La clôture de la procédure résulte d'une ordonnance du 06/04/2022.

Pour un exposé complet des faits, de la procédure, des moyens et des prétentions des parties, la cour se réfère aux conclusions écrites transmises par RPVA dont un exemplaire a été déposé à l'audience de plaidoirie.

MOTIFS DE L'ARRET

La demande de jonction est sans objet.

Sur la demande résiliation judiciaire du contrat de travail

-Sur l'objet du litige

Au préalable, la SARL REPROSCAN expose que le conseil de prud'hommes ne pouvait statuer sur la demande résiliation judiciaire dès lors que le contrat était rompu par le licenciement, la demande étant sans objet.

Les consorts [E] rappellent que l'instance a été engagée le 31/05/2017, le licenciement du 05/06/2017 étant notifié le 08/06/2017.

Il est constant que lorsqu'un salarié a demandé la résiliation judiciaire de son contrat de travail et que son employeur le licencie ultérieurement, le juge doit d'abord rechercher si la demande de résiliation était justifiée, que c'est seulement s'il ne l'estime pas fondée qu'il doit statuer sur le licenciement.

C'est donc vainement que la SARL REPROSCAN estime la demande principale est sans objet, M. [E] ayant effectivement saisi le conseil de prud'hommes de Lille pour obtenir la résiliation judiciaire du contrat de travail avant la décision de licenciement du 05/06/2017, comme le rappellent exactement les intimés.

-Sur le harcèlement moral

En application des articles 1224 du code civil et L.1231-1 du code du travail, le salarié est fondé à obtenir la résiliation judiciaire de son contrat de travail en cas de manquement de l'employeur en rendant la poursuite impossible.
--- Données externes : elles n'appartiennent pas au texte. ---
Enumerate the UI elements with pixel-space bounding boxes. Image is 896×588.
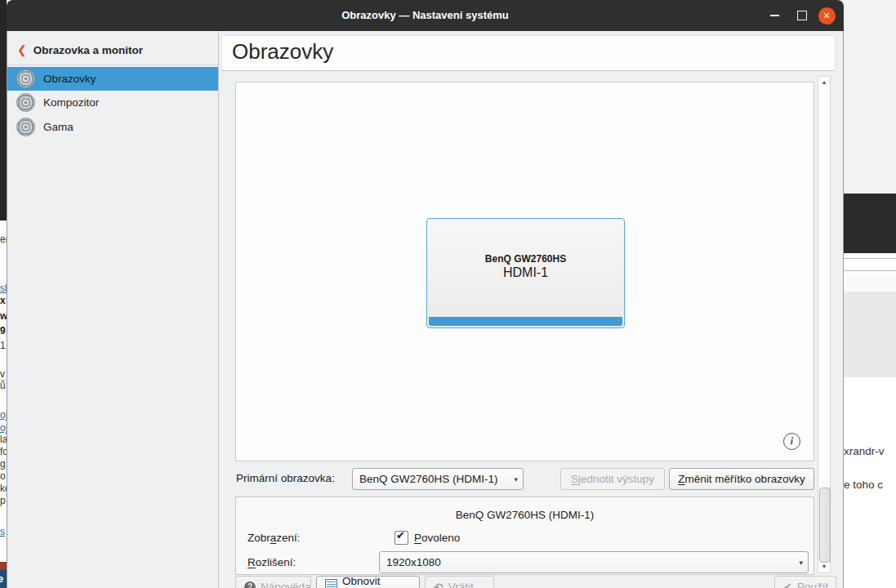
scroll-down-arrow-icon[interactable]: ▼ [818,562,830,572]
background-text-fragment: x [0,295,6,306]
background-text-fragment: en [0,234,7,245]
resolution-label: Rozlišení: [247,556,296,568]
primary-screen-dropdown[interactable]: BenQ GW2760HS (HDMI-1) ▾ [352,468,524,490]
background-text-fragment: o [0,470,6,482]
background-text-fragment: sl [0,283,7,294]
background-text-fragment: p [0,495,6,506]
background-text-fragment: la [0,434,7,445]
minimize-icon [770,15,779,16]
monitor-layout-area: BenQ GW2760HS HDMI-1 i [235,82,814,461]
monitor-model-label: BenQ GW2760HS [427,253,624,265]
resolution-row: Rozlišení: 1920x1080 ▾ [247,551,802,573]
compositor-icon [16,93,35,112]
checkmark-icon: ✔ [396,529,405,541]
help-label: Nápověda [261,581,311,588]
primary-screen-value: BenQ GW2760HS (HDMI-1) [359,473,498,485]
background-left-taskbar-item: e [0,570,7,588]
background-text-fragment: fo [0,446,7,457]
page-title: Obrazovky [232,39,835,65]
monitor-preview-benq[interactable]: BenQ GW2760HS HDMI-1 [426,218,625,328]
sidebar-item-label: Obrazovky [43,73,96,85]
maximize-button[interactable] [790,0,814,31]
background-text-fragment: oj [0,409,7,421]
minimize-button[interactable] [762,0,787,31]
system-settings-window: Obrazovky — Nastavení systému ✕ ❮ Obrazo… [7,0,844,588]
unify-outputs-button[interactable]: Sjednotit výstupy [560,468,665,490]
background-text-fragment: ů [0,380,6,391]
background-right-rule [844,270,896,271]
background-text-fragment: 1. [0,340,7,351]
background-right-gray-band [844,292,896,377]
display-enabled-row: Zobrazení: ✔ Povoleno [247,530,802,548]
display-icon [16,69,35,88]
background-text-fragment: 9 [0,325,6,336]
sidebar-item-gama[interactable]: Gama [7,115,218,139]
enabled-checkbox[interactable]: ✔ [395,531,408,545]
close-button[interactable]: ✕ [814,0,839,31]
maximize-icon [797,11,807,20]
resolution-dropdown[interactable]: 1920x1080 ▾ [379,551,809,573]
close-icon: ✕ [818,7,836,24]
sidebar-item-label: Gama [43,121,74,133]
background-left-accent-line [0,562,7,570]
primary-screen-row: Primární obrazovka: BenQ GW2760HS (HDMI-… [236,468,814,490]
sidebar-back-header[interactable]: ❮ Obrazovka a monitor [7,36,218,64]
chevron-down-icon: ▾ [791,559,808,567]
change-scale-button[interactable]: Změnit měřítko obrazovky [669,468,814,490]
display-label: Zobrazení: [247,532,301,544]
output-panel-title: BenQ GW2760HS (HDMI-1) [236,509,814,521]
scroll-up-arrow-icon[interactable]: ▲ [818,78,830,87]
background-right-rule [844,258,896,259]
background-right-light-band [844,273,896,292]
restore-defaults-button[interactable]: Obnovit výchozí [316,576,420,588]
background-text-fragment: s [0,526,5,537]
window-body: ❮ Obrazovka a monitor Obrazovky Kompozit… [7,31,844,588]
primary-screen-label: Primární obrazovka: [236,472,335,484]
revert-button[interactable]: ↶ Vrátit [425,576,494,588]
sidebar-item-obrazovky[interactable]: Obrazovky [7,67,218,91]
back-chevron-icon: ❮ [17,43,27,56]
vertical-scrollbar[interactable]: ▲ ▼ [818,76,831,573]
background-window-left: enslxw91.vůojojlafogokops e [0,0,7,588]
background-text-fragment: oj [0,422,7,434]
revert-label: Vrátit [448,581,474,588]
background-right-dark-block [844,194,896,253]
question-icon: ? [244,581,256,588]
background-right-text: e toho c [844,479,883,491]
apply-check-icon: ✔ [783,581,792,588]
sidebar-separator [7,65,218,65]
sidebar-header-label: Obrazovka a monitor [33,44,143,56]
restore-defaults-label: Obnovit výchozí [342,575,411,588]
window-title: Obrazovky — Nastavení systému [7,0,844,31]
output-settings-panel: BenQ GW2760HS (HDMI-1) Zobrazení: ✔ Povo… [235,497,814,575]
background-right-text: xrandr-v [844,445,885,457]
document-revert-icon [325,579,337,588]
gamma-icon [16,118,35,136]
sidebar-item-label: Kompozitor [43,96,99,109]
background-right-gray-area [844,0,896,194]
sidebar-item-kompozitor[interactable]: Kompozitor [7,91,218,114]
chevron-down-icon: ▾ [506,475,523,483]
monitor-output-label: HDMI-1 [427,265,624,280]
titlebar[interactable]: Obrazovky — Nastavení systému ✕ [7,0,844,31]
background-text-fragment: g [0,458,6,470]
background-window-right: xrandr-v e toho c [844,0,896,588]
resolution-value: 1920x1080 [386,556,441,568]
apply-button[interactable]: ✔ Použít [774,576,836,588]
undo-icon: ↶ [434,581,444,588]
change-scale-label: Změnit měřítko obrazovky [678,473,805,485]
monitor-bottom-bar [429,317,622,326]
enabled-checkbox-label[interactable]: Povoleno [414,532,460,544]
background-text-fragment: ko [0,483,7,494]
unify-outputs-label: Sjednotit výstupy [571,473,654,485]
help-button[interactable]: ? Nápověda [235,576,311,588]
apply-label: Použít [797,581,828,588]
background-left-dark-area [0,0,7,220]
background-text-fragment: v [0,368,5,380]
scrollbar-thumb[interactable] [819,488,831,563]
background-text-fragment: w [0,310,7,322]
info-icon[interactable]: i [783,433,800,450]
page-header: Obrazovky [221,35,836,71]
sidebar: ❮ Obrazovka a monitor Obrazovky Kompozit… [7,31,219,588]
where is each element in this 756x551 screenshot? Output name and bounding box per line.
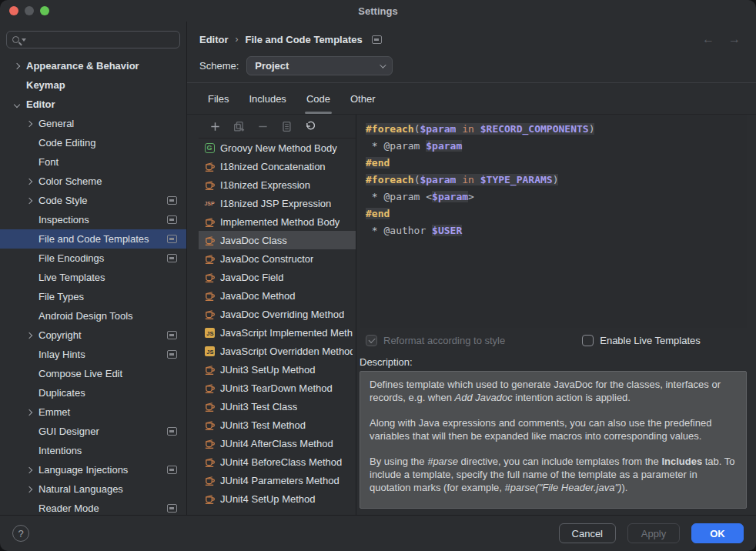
sidebar-item-natural-languages[interactable]: Natural Languages [0,479,186,499]
java-icon [203,419,216,431]
duplicate-icon[interactable] [232,120,245,132]
template-item-label: JUnit3 Test Class [220,401,297,412]
description-paragraph: Predefined variables take the following … [370,506,737,509]
search-options-caret-icon[interactable] [22,38,26,42]
sidebar-item-live-templates[interactable]: Live Templates [0,268,186,287]
tab-code[interactable]: Code [296,83,340,114]
sidebar-item-intentions[interactable]: Intentions [0,441,186,460]
template-item-javadoc-constructor[interactable]: JavaDoc Constructor [199,249,356,268]
back-arrow-icon[interactable]: ← [702,32,714,46]
sidebar-item-emmet[interactable]: Emmet [0,402,186,422]
template-item-groovy-new-method-body[interactable]: GGroovy New Method Body [199,139,356,157]
description-box[interactable]: Defines template which used to generate … [360,371,747,509]
zoom-window-button[interactable] [40,6,49,15]
template-item-i18nized-expression[interactable]: I18nized Expression [199,175,356,194]
minimize-window-button[interactable] [25,6,34,15]
options-row: Reformat according to styleEnable Live T… [360,328,747,352]
sidebar-item-inspections[interactable]: Inspections [0,210,186,229]
chevron-right-icon[interactable] [14,62,20,68]
sidebar-item-duplicates[interactable]: Duplicates [0,383,186,402]
chevron-right-icon[interactable] [26,409,32,415]
help-button[interactable]: ? [12,525,29,542]
sidebar-item-file-encodings[interactable]: File Encodings [0,249,186,268]
undo-icon[interactable] [304,120,316,132]
template-item-junit3-test-class[interactable]: JUnit3 Test Class [199,397,356,416]
search-field[interactable] [6,31,180,48]
tab-includes[interactable]: Includes [239,83,296,114]
cancel-button[interactable]: Cancel [559,523,616,543]
sidebar-item-general[interactable]: General [0,114,186,133]
code-token: > [468,191,474,202]
settings-sidebar: Appearance & BehaviorKeymapEditorGeneral… [0,22,187,515]
sidebar-item-appearance-behavior[interactable]: Appearance & Behavior [0,56,186,75]
sidebar-item-reader-mode[interactable]: Reader Mode [0,499,186,515]
template-item-junit4-beforeclass-method[interactable]: JUnit4 BeforeClass Method [199,452,356,471]
chevron-right-icon[interactable] [26,178,32,184]
template-item-i18nized-jsp-expression[interactable]: JSPI18nized JSP Expression [199,194,356,212]
code-token: in [462,123,474,135]
template-item-junit4-setup-method[interactable]: JUnit4 SetUp Method [199,489,356,508]
tab-other[interactable]: Other [340,83,386,114]
template-item-junit3-teardown-method[interactable]: JUnit3 TearDown Method [199,379,356,397]
checkbox-box[interactable] [582,335,594,346]
sidebar-item-copyright[interactable]: Copyright [0,326,186,345]
sidebar-item-file-and-code-templates[interactable]: File and Code Templates [0,229,186,249]
template-item-javadoc-field[interactable]: JavaDoc Field [199,268,356,286]
template-item-javadoc-class[interactable]: JavaDoc Class [199,231,356,249]
scheme-row: Scheme: Project [187,54,756,82]
breadcrumb-editor[interactable]: Editor [199,34,229,45]
template-item-implemented-method-body[interactable]: Implemented Method Body [199,212,356,231]
chevron-right-icon[interactable] [26,197,32,203]
add-icon[interactable] [209,120,221,132]
forward-arrow-icon[interactable]: → [728,32,741,46]
checkbox-box[interactable] [366,335,377,346]
chevron-down-icon[interactable] [14,101,20,107]
template-item-javascript-overridden-method[interactable]: JSJavaScript Overridden Method [199,342,356,360]
close-window-button[interactable] [9,6,18,15]
apply-button[interactable]: Apply [627,523,680,543]
template-item-junit4-afterclass-method[interactable]: JUnit4 AfterClass Method [199,434,356,452]
sidebar-item-color-scheme[interactable]: Color Scheme [0,172,186,191]
code-token [474,123,480,135]
chevron-right-icon[interactable] [26,486,32,492]
java-icon [203,160,216,172]
sidebar-item-keymap[interactable]: Keymap [0,75,186,95]
copy-icon[interactable] [280,120,293,132]
remove-icon[interactable] [256,120,269,132]
sidebar-item-editor[interactable]: Editor [0,95,186,114]
code-token: * @author [366,225,432,236]
template-item-junit3-test-method[interactable]: JUnit3 Test Method [199,416,356,434]
sidebar-item-gui-designer[interactable]: GUI Designer [0,422,186,441]
scheme-dropdown[interactable]: Project [246,56,393,75]
sidebar-item-code-style[interactable]: Code Style [0,191,186,210]
checkbox-enable-live-templates[interactable]: Enable Live Templates [582,335,701,346]
sidebar-item-label: Language Injections [38,464,128,476]
template-item-label: JavaDoc Constructor [220,253,313,265]
sidebar-item-inlay-hints[interactable]: Inlay Hints [0,345,186,364]
tab-label: Includes [249,93,286,105]
chevron-right-icon[interactable] [26,120,32,126]
sidebar-item-language-injections[interactable]: Language Injections [0,460,186,479]
code-token: $param [426,140,462,152]
checkbox-reformat-according-to-style[interactable]: Reformat according to style [366,335,505,346]
template-item-junit3-setup-method[interactable]: JUnit3 SetUp Method [199,360,356,379]
template-code-editor[interactable]: #foreach($param in $RECORD_COMPONENTS) *… [360,115,747,328]
chevron-right-icon[interactable] [26,332,32,338]
ok-button[interactable]: OK [691,523,744,543]
sidebar-item-code-editing[interactable]: Code Editing [0,133,186,152]
search-input[interactable] [28,33,174,46]
code-line: * @param $param [366,138,741,155]
code-token: $RECORD_COMPONENTS [480,123,589,135]
template-item-javascript-implemented-method[interactable]: JSJavaScript Implemented Method [199,323,356,342]
template-item-i18nized-concatenation[interactable]: I18nized Concatenation [199,157,356,175]
tab-files[interactable]: Files [198,83,239,114]
sidebar-item-android-design-tools[interactable]: Android Design Tools [0,306,186,326]
template-item-javadoc-method[interactable]: JavaDoc Method [199,286,356,305]
template-item-javadoc-overriding-method[interactable]: JavaDoc Overriding Method [199,305,356,323]
sidebar-item-compose-live-edit[interactable]: Compose Live Edit [0,364,186,383]
sidebar-item-file-types[interactable]: File Types [0,287,186,306]
topic-icon [372,35,382,44]
template-item-junit4-parameters-method[interactable]: JUnit4 Parameters Method [199,471,356,489]
sidebar-item-font[interactable]: Font [0,152,186,172]
chevron-right-icon[interactable] [26,466,32,473]
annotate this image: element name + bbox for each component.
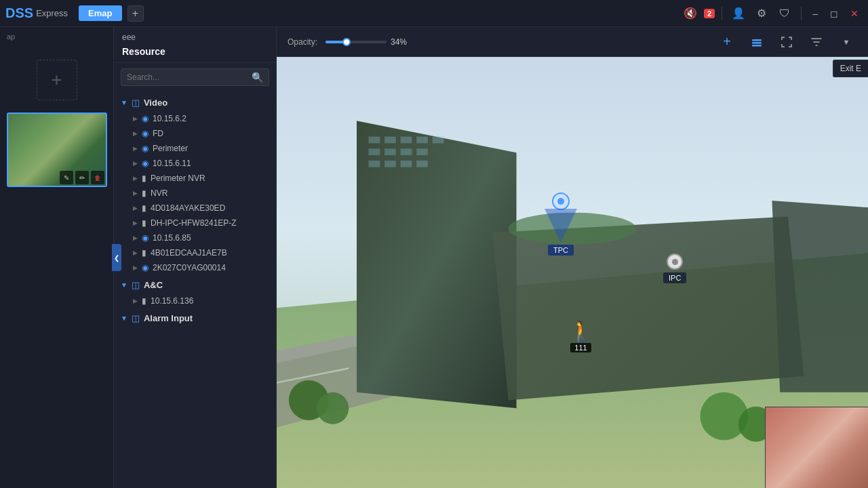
delete-thumb-button[interactable]: 🗑: [91, 171, 104, 184]
chevron-right-icon: ▶: [133, 298, 138, 304]
collapse-panel-button[interactable]: ❮: [112, 244, 121, 271]
search-input[interactable]: [121, 69, 246, 85]
svg-point-22: [509, 213, 636, 245]
opacity-thumb: [342, 38, 351, 46]
tree-item-perimeter-nvr[interactable]: ▶ ▮ Perimeter NVR: [114, 171, 276, 186]
add-tab-button[interactable]: +: [127, 5, 144, 22]
svg-rect-20: [416, 161, 427, 167]
svg-rect-10: [401, 137, 412, 143]
tree-item-4d01[interactable]: ▶ ▮ 4D0184AYAKE30ED: [114, 201, 276, 216]
opacity-value: 34%: [391, 37, 407, 47]
tree-item-dh-ipc[interactable]: ▶ ▮ DH-IPC-HFW8241EP-Z: [114, 216, 276, 230]
notification-badge[interactable]: 2: [704, 9, 715, 18]
settings-icon[interactable]: ⚙: [752, 4, 771, 23]
tree-item-nvr[interactable]: ▶ ▮ NVR: [114, 186, 276, 201]
more-options-button[interactable]: ▼: [835, 31, 857, 53]
chevron-right-icon: ▶: [133, 115, 138, 122]
tree-group-alarm: ▼ ◫ Alarm Input: [114, 310, 276, 327]
nvr-icon: ▮: [142, 174, 146, 183]
svg-rect-0: [752, 39, 762, 41]
nvr-icon: ▮: [142, 296, 146, 306]
map-canvas[interactable]: TPC IPC 🚶 111 Exit E: [277, 57, 868, 488]
chevron-right-icon: ▶: [133, 249, 138, 256]
tree-group-alarm-header[interactable]: ▼ ◫ Alarm Input: [114, 310, 276, 327]
svg-marker-7: [357, 121, 517, 408]
camera-icon: ◉: [142, 159, 149, 168]
opacity-slider[interactable]: [326, 41, 387, 43]
topbar: DSS Express Emap + 🔇 2 👤 ⚙ 🛡 – ◻ ✕: [0, 0, 868, 27]
emap-tab[interactable]: Emap: [79, 5, 121, 21]
edit-thumb-button[interactable]: ✎: [60, 171, 73, 184]
svg-rect-8: [369, 137, 380, 143]
alarm-group-label: Alarm Input: [144, 313, 193, 323]
svg-marker-21: [492, 217, 804, 401]
mute-icon[interactable]: 🔇: [681, 4, 700, 23]
chevron-down-icon: ▼: [121, 99, 127, 106]
svg-rect-15: [401, 148, 412, 155]
layers-button[interactable]: [746, 31, 768, 53]
tree-item-fd[interactable]: ▶ ◉ FD: [114, 126, 276, 141]
tree-item-10156-136[interactable]: ▶ ▮ 10.15.6.136: [114, 293, 276, 308]
chevron-right-icon: ▶: [133, 264, 138, 271]
chevron-down-icon: ▼: [121, 314, 127, 322]
fit-icon: [781, 36, 793, 48]
maximize-button[interactable]: ◻: [826, 8, 842, 19]
dss-logo-icon: DSS: [5, 5, 33, 21]
user-icon[interactable]: 👤: [729, 4, 748, 23]
map-toolbar: Opacity: 34% +: [277, 27, 868, 57]
camera-icon: ◉: [142, 114, 149, 123]
add-map-button[interactable]: +: [37, 60, 77, 100]
video-group-label: Video: [144, 98, 167, 108]
map-thumbnail-container: ✎ ✏ 🗑: [7, 113, 107, 187]
chevron-right-icon: ▶: [133, 175, 138, 182]
anc-group-label: A&C: [144, 280, 163, 290]
tree-item-10156-11[interactable]: ▶ ◉ 10.15.6.11: [114, 156, 276, 171]
anc-group-items: ▶ ▮ 10.15.6.136: [114, 293, 276, 308]
chevron-down-icon: ▼: [843, 38, 850, 46]
chevron-down-icon: ▼: [121, 281, 127, 289]
shield-icon[interactable]: 🛡: [775, 4, 794, 23]
filter-button[interactable]: [806, 31, 827, 53]
tree-item-perimeter[interactable]: ▶ ◉ Perimeter: [114, 141, 276, 156]
exit-button[interactable]: Exit E: [833, 60, 868, 77]
resource-panel: eee Resource 🔍 ▼ ◫ Video ▶ ◉ 10.15.6.2: [114, 27, 277, 488]
video-group-icon: ◫: [132, 98, 140, 108]
tree-item-10156-2[interactable]: ▶ ◉ 10.15.6.2: [114, 111, 276, 126]
tree-group-anc: ▼ ◫ A&C ▶ ▮ 10.15.6.136: [114, 277, 276, 308]
chevron-right-icon: ▶: [133, 220, 138, 226]
alarm-group-icon: ◫: [132, 313, 140, 323]
chevron-right-icon: ▶: [133, 235, 138, 241]
tree-item-2k027[interactable]: ▶ ◉ 2K027C0YAG00014: [114, 260, 276, 275]
camera-icon: ◉: [142, 233, 149, 243]
rename-thumb-button[interactable]: ✏: [75, 171, 89, 184]
svg-rect-14: [384, 148, 395, 155]
add-element-button[interactable]: +: [716, 31, 738, 53]
mini-preview-image: [766, 407, 868, 488]
minimize-button[interactable]: –: [808, 8, 822, 19]
topbar-divider2: [801, 7, 802, 20]
tree-item-10156-85[interactable]: ▶ ◉ 10.15.6.85: [114, 230, 276, 245]
chevron-right-icon: ▶: [133, 130, 138, 137]
map-name-label: ap: [7, 33, 15, 41]
video-group-items: ▶ ◉ 10.15.6.2 ▶ ◉ FD ▶ ◉ Perimeter: [114, 111, 276, 275]
opacity-slider-container: 34%: [326, 37, 407, 47]
map-thumbnail-panel: ap + ✎ ✏ 🗑 ❮: [0, 27, 114, 488]
nvr-icon: ▮: [142, 203, 146, 213]
svg-rect-19: [401, 161, 412, 167]
resource-tree: ▼ ◫ Video ▶ ◉ 10.15.6.2 ▶ ◉ FD: [114, 92, 276, 488]
tree-group-anc-header[interactable]: ▼ ◫ A&C: [114, 277, 276, 293]
svg-rect-9: [384, 137, 395, 143]
camera-icon: ◉: [142, 129, 149, 138]
nvr-icon: ▮: [142, 248, 146, 258]
mini-map-preview[interactable]: [765, 407, 868, 488]
camera-icon: ◉: [142, 263, 149, 272]
close-button[interactable]: ✕: [846, 8, 863, 19]
camera-icon: ◉: [142, 144, 149, 153]
fit-view-button[interactable]: [776, 31, 797, 53]
tree-group-video-header[interactable]: ▼ ◫ Video: [114, 94, 276, 111]
tree-item-4b01[interactable]: ▶ ▮ 4B01EDCAAJ1AE7B: [114, 245, 276, 260]
search-button[interactable]: 🔍: [246, 69, 269, 85]
nvr-icon: ▮: [142, 188, 146, 198]
svg-rect-18: [384, 161, 395, 167]
layers-icon: [751, 36, 763, 48]
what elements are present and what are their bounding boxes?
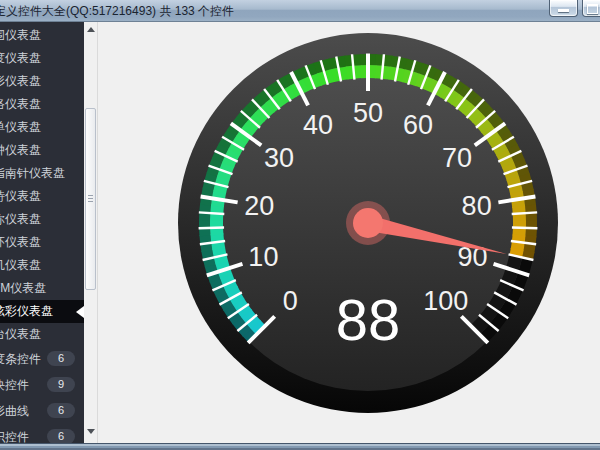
- count-badge: 9: [47, 377, 75, 392]
- selected-marker-icon: [76, 306, 84, 318]
- sidebar-item-label: 形仪表盘: [0, 70, 41, 93]
- sidebar-item-label: 指南针仪表盘: [0, 162, 65, 185]
- gauge-hub: [353, 208, 383, 238]
- sidebar-item-label: 度仪表盘: [0, 47, 41, 70]
- gauge-scale-label: 0: [283, 286, 298, 316]
- sidebar-item[interactable]: 度条控件6: [0, 346, 84, 372]
- sidebar-item-label: 块控件: [0, 372, 29, 398]
- colorful-gauge: 010203040506070809010088: [98, 22, 600, 443]
- sidebar-item[interactable]: 识控件6: [0, 424, 84, 443]
- sidebar-item[interactable]: 机仪表盘: [0, 254, 84, 277]
- gauge-scale-label: 20: [244, 191, 274, 221]
- sidebar-item-label: 环仪表盘: [0, 231, 41, 254]
- gauge-scale-label: 50: [353, 98, 383, 128]
- gauge-scale-label: 70: [442, 143, 472, 173]
- sidebar-item-label: 形曲线: [0, 398, 29, 424]
- scrollbar-grip-icon: [88, 195, 93, 204]
- count-badge: 6: [47, 351, 75, 366]
- sidebar-item-label: 钟仪表盘: [0, 139, 41, 162]
- sidebar-item-label: 炫彩仪表盘: [0, 300, 53, 323]
- minimize-button[interactable]: [549, 0, 578, 17]
- sidebar-item-label: 识控件: [0, 424, 29, 443]
- scrollbar-thumb[interactable]: [85, 108, 96, 290]
- sidebar-item[interactable]: 度仪表盘: [0, 47, 84, 70]
- maximize-button[interactable]: [582, 0, 600, 17]
- sidebar-item-label: 台仪表盘: [0, 323, 41, 346]
- sidebar-item[interactable]: 待仪表盘: [0, 185, 84, 208]
- count-badge: 6: [47, 429, 75, 443]
- gauge-scale-label: 100: [423, 286, 468, 316]
- gauge-scale-label: 40: [303, 110, 333, 140]
- maximize-icon: [587, 4, 598, 14]
- gauge-value-text: 88: [336, 287, 401, 352]
- sidebar-item[interactable]: 环仪表盘: [0, 231, 84, 254]
- sidebar-item-label: 度条控件: [0, 346, 41, 372]
- sidebar-item-label: 机仪表盘: [0, 254, 41, 277]
- sidebar-item-label: 你仪表盘: [0, 208, 41, 231]
- sidebar-item[interactable]: 你仪表盘: [0, 208, 84, 231]
- sidebar-nav: 围仪表盘度仪表盘形仪表盘络仪表盘单仪表盘钟仪表盘指南针仪表盘待仪表盘你仪表盘环仪…: [0, 22, 84, 443]
- sidebar-item[interactable]: 指南针仪表盘: [0, 162, 84, 185]
- sidebar-item[interactable]: 炫彩仪表盘: [0, 300, 84, 323]
- titlebar: 定义控件大全(QQ:517216493) 共 133 个控件: [0, 0, 600, 22]
- gauge-scale-label: 60: [403, 110, 433, 140]
- sidebar-item[interactable]: 台仪表盘: [0, 323, 84, 346]
- sidebar-item[interactable]: 络仪表盘: [0, 93, 84, 116]
- sidebar-item-label: 单仪表盘: [0, 116, 41, 139]
- sidebar-item[interactable]: FM仪表盘: [0, 277, 84, 300]
- main-panel: 010203040506070809010088: [98, 22, 600, 443]
- sidebar-item[interactable]: 钟仪表盘: [0, 139, 84, 162]
- sidebar-item[interactable]: 形仪表盘: [0, 70, 84, 93]
- sidebar-item-label: 围仪表盘: [0, 24, 41, 47]
- sidebar-item[interactable]: 块控件9: [0, 372, 84, 398]
- scroll-up-arrow-icon[interactable]: [84, 22, 97, 38]
- sidebar-item[interactable]: 形曲线6: [0, 398, 84, 424]
- gauge-scale-label: 80: [462, 191, 492, 221]
- sidebar-item[interactable]: 围仪表盘: [0, 24, 84, 47]
- sidebar-scrollbar[interactable]: [84, 22, 98, 443]
- sidebar-item-label: 络仪表盘: [0, 93, 41, 116]
- gauge-scale-label: 30: [264, 143, 294, 173]
- gauge-scale-label: 10: [248, 242, 278, 272]
- window-title: 定义控件大全(QQ:517216493) 共 133 个控件: [0, 3, 234, 20]
- sidebar-item-label: FM仪表盘: [0, 277, 46, 300]
- scroll-down-arrow-icon[interactable]: [84, 423, 97, 439]
- count-badge: 6: [47, 403, 75, 418]
- sidebar-item-label: 待仪表盘: [0, 185, 41, 208]
- sidebar-item[interactable]: 单仪表盘: [0, 116, 84, 139]
- minimize-icon: [558, 9, 569, 12]
- window-bottom-border: [0, 443, 600, 450]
Il convient d'examiner les griefs du salarié.

Aucun salarié ne doit subir les agissements répétés de harcèlement moral qui ont pour objet ou pour effet une dégradation des conditions de travail susceptible de porter atteinte à ses droits et à sa dignité, d'altérer sa santé physique ou mentale ou de compromettre son avenir professionnel.

L'employeur prend toutes dispositions nécessaires en vue de prévenir les agissements de harcèlement moral.

En vertu de l'article L. 1154-1 du code du travail, lorsque survient un litige relatif à l'application des articles L. 1152-1 à L. 1152-3 et L. 1153-1 à L. 1153-4, le salarié présente des faits qui permettent de présumer l'existence d'un harcèlement ; au vu de ces éléments, il incombe à la partie défenderesse de prouver que ces agissements ne sont pas constitutifs d'un tel harcèlement et que sa décision est justifiée par des éléments objectifs étrangers à tout harcèlement.

Il appartient au juge de se prononcer sur l'ensemble des éléments retenus afin de dire s'ils laissaient présumer l'existence d'un harcèlement moral et, dans l'affirmative, d'apprécier les éléments de preuve fournis par l'employeur pour démontrer que les mesures en cause étaient étrangères à tout harcèlement moral.

Le juge ne doit pas seulement examiner chaque fait invoqué par le salarié de façon isolée mais également les analyser dans leur ensemble, c'est-à-dire les apprécier dans leur globalité, puisque des éléments, qui isolément paraissent insignifiants, peuvent une fois réunis, constituer une situation de harcèlement.

Si la preuve est libre en matière prud'homale, le salarié qui s'estime victime de harcèlement moral est tenu d'établir la matérialité des éléments de faits précis et concordants qu'il présente au soutien de ses allégations afin de mettre en mesure la partie défenderesse de s'expliquer sur les agissements qui lui sont reprochés.

Les appelants soutiennent que M. [E] a subi des faits de harcèlement moral, qu'il a été privé pendant plusieurs mois de tout moyen d'exécuter sa mission, qu'il était volontairement isolé, coupé des moyens techniques indispensables à ses fonctions, que l'employeur ne lui a plus confié de travail, que le caractère de sa maladie professionnelle a été reconnu et qu'il a mis fin à ses jours le 08/04/2019 dans contexte.

Ils produisent les éléments qui suivent :

-plusieurs lettres de courriel de M. [E] adressés à l'employeur, le 20/12/2016 et le 20/02/2017, indiquant pour la première que l'employeur l'a convoqué en Italie afin de «m'informer par oral que vous aviez l'intention de baisser mon salaire à 1800,00 € net mensuel au lieu de mon salaire actuel à 3200 € net mensuel sur 14 mois» et indiquant rester en attente de l'avenant pour réfléchir à la proposition ; et pour la seconde faisant part de «plusieurs faits que vous effectuez à mon égard. Vous m'aviez confié les codes d'accès filbanque, afin d'effectuer le suivi des paiements de mes clients, depuis début décembre 2016, vous avez demandé à M. [T] de modifier ces codes, sans m'en avertir. Je n'ai donc plus la possibilité de continuer le suivi de paiement pour Reproscan France.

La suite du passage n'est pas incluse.